Source material

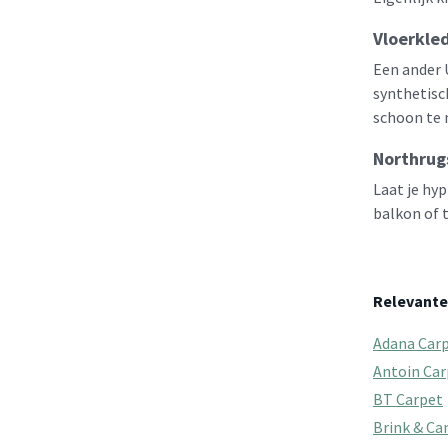
Vloerkled
Een ander 
synthetisc
schoon te 
Northrugs
Laat je hy
balkon of t
Relevante
Adana Car
Antoin Car
BT Carpet
Brink & C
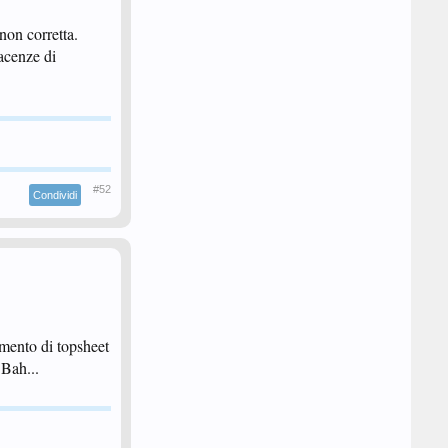
non corretta.
acenze di
#52
Condividi
amento di topsheet
 Bah...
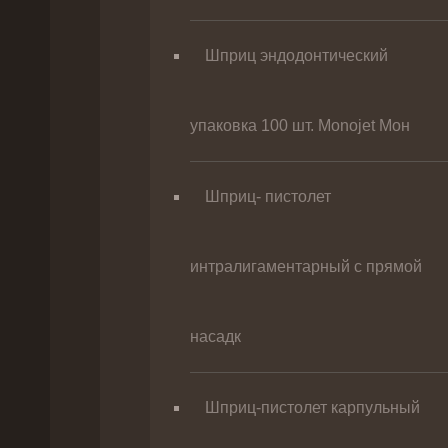
Шприц эндодонтический
упаковка 100 шт. Monojet Мон
Шприц- пистолет
интралигаментарный с прямой
насадк
Шприц-пистолет карпульный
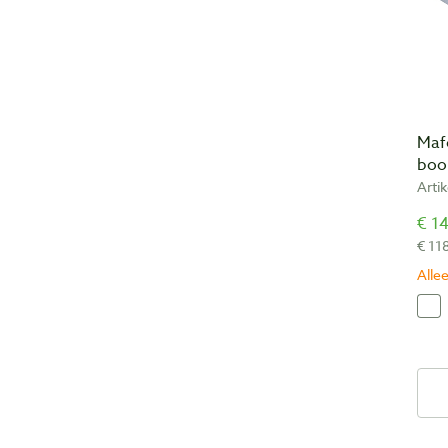
Mafe
boo
Arti
€ 14
€ 11
Allee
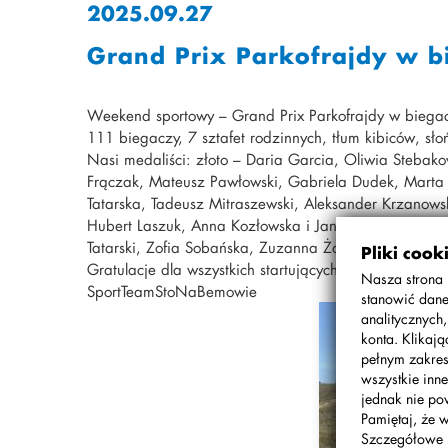
2025.09.27
Grand Prix Parkofrajdy w b
Weekend sportowy – Grand Prix Parkofrajdy w biega
111 biegaczy, 7 sztafet rodzinnych, tłum kibiców, słoń
Nasi medaliści: złoto – Daria Garcia, Oliwia Steba
Frączak, Mateusz Pawłowski, Gabriela Dudek, Marta Ti
Tatarska, Tadeusz Mitraszewski, Aleksander Krzanow
Hubert Laszuk, Anna Kozłowska i Jan Frączak; brąz –
Tatarski, Zofia Sobańska, Zuzanna Żołnowska, Stanis
Pliki cook
Gratulacje dla wszystkich startujących!
Nasza strona 
SportTeamStoNaBemowie
stanowić dane
analitycznych
konta. Klikaj
pełnym zakres
wszystkie inne
jednak nie po
Pamiętaj, że 
Szczegółowe 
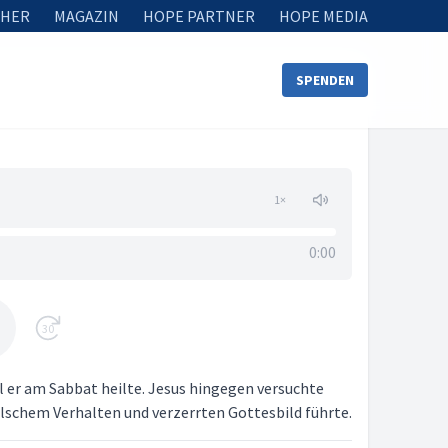
HER
MAGAZIN
HOPE PARTNER
HOPE MEDIA
SPENDEN
1
×
0:00
30
il er am Sabbat heilte. Jesus hingegen versuchte
falschem Verhalten und verzerrten Gottesbild führte.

Problem description
Output every record above exactly as written, but skip the pictures.

Exercise output
Vloerkled
Een ander 
synthetisc
schoon te 
Northrugs
Laat je hy
balkon of t
Relevante
Adana Car
Antoin Car
BT Carpet
Brink & C
non corretta.
acenze di
#52
Condividi
amento di topsheet
 Bah...
Шприц эндодонтический
упаковка 100 шт. Monojet Мон
Шприц- пистолет
интралигаментарный с прямой
насадк
Шприц-пистолет карпульный
Mafe
boo
Arti
€ 14
€ 11
Allee
2025.09.27
Grand Prix Parkofrajdy w b
Weekend sportowy – Grand Prix Parkofrajdy w biega
111 biegaczy, 7 sztafet rodzinnych, tłum kibiców, słoń
Nasi medaliści: złoto – Daria Garcia, Oliwia Steba
Frączak, Mateusz Pawłowski, Gabriela Dudek, Marta Ti
Tatarska, Tadeusz Mitraszewski, Aleksander Krzanow
Hubert Laszuk, Anna Kozłowska i Jan Frączak; brąz –
Tatarski, Zofia Sobańska, Zuzanna Żołnowska, Stanis
Pliki cook
Gratulacje dla wszystkich startujących!
Nasza strona 
SportTeamStoNaBemowie
stanowić dane
analitycznych
konta. Klikaj
pełnym zakres
wszystkie inne
jednak nie po
Pamiętaj, że 
Szczegółowe 
HER
MAGAZIN
HOPE PARTNER
HOPE MEDIA
SPENDEN
1
×
0:00
30
il er am Sabbat heilte. Jesus hingegen versuchte
falschem Verhalten und verzerrten Gottesbild führte.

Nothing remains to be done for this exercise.